By 30 June 1948, the Army had almost 1,000 black commissioned officers, 5 warrant officers, and 67 nurses serving with over 65,000 enlisted men and women.

But here, in the eyes of the Army’s critics, was the rub: after three years of racial reform segregation not only remained but had been perfected. No longer would the Army be plagued with the vast all-black divisions that had segregated thousands of Negroes in an admittedly inefficient and often embarrassing manner. Instead, Negroes would be segregated in more easily managed hundreds.
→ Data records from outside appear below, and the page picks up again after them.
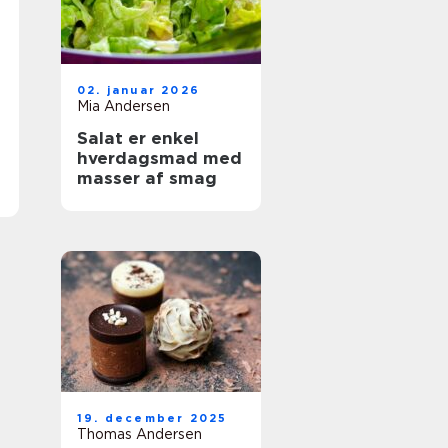
02. januar 2026
Mia Andersen
Salat er enkel
hverdagsmad med
masser af smag
19. december 2025
Thomas Andersen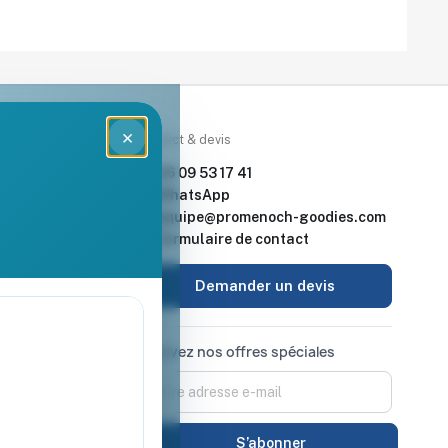
×
rces
Contact & devis
nde & devis
06 09 53 17 41
enoch Goodies
WhatsApp
equipe@promenoch-goodies.com
 retour
Formulaire de contact
urisé
Demander un devis
Recevez nos offres spéciales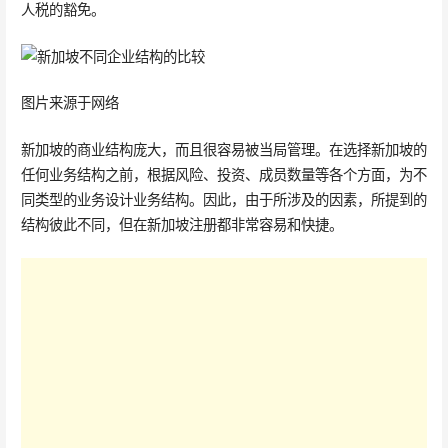
人税的豁免。
图片来源于网络
新加坡的商业结构庞大，而且很容易被当局管理。在选择新加坡的
任何业务结构之前，根据风险、投资、成员数量等各个方面，为不
同类型的业务设计业务结构。因此，由于所涉及的因素，所提到的
结构彼此不同，但在新加坡注册都非常容易和快捷。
By limiting integration to the battalion level (the lowest self-sustaining unit in the Army system), the Army could guarantee the separation of the races in eating, sleeping, and general social matters and still hope to escape some of the obvious discrimination of separate units by making the black battalions organic elements of larger white units.

The Army’s scheme did not work. Schooling and specialty occupations aside, segregation quite obviously remained the essential fact of military life and social intercourse for the majority of black soldiers, and all the evidence of reasonable and genuine reform that came about under the Gillem Board policy went aglimmering. The Army was in for some rough years with its critics.

But why were the Army’s senior officers, experienced leaders at the pinnacle of their careers and dedicated to the well-being of the institution they served, so reluctant to part with segregation? Why did they cling to an institution abandoned by the Navy and the Air Force, the target of the civil rights movement and its allies in Congress, and by any reasonable judgment so costly in terms of efficient organization? The answers lie in the reasoned defense of their position developed by these men during the long controversy over the use of black troops and so often presented in public statements and documents. Arguments for continued segregation fell into four general categories.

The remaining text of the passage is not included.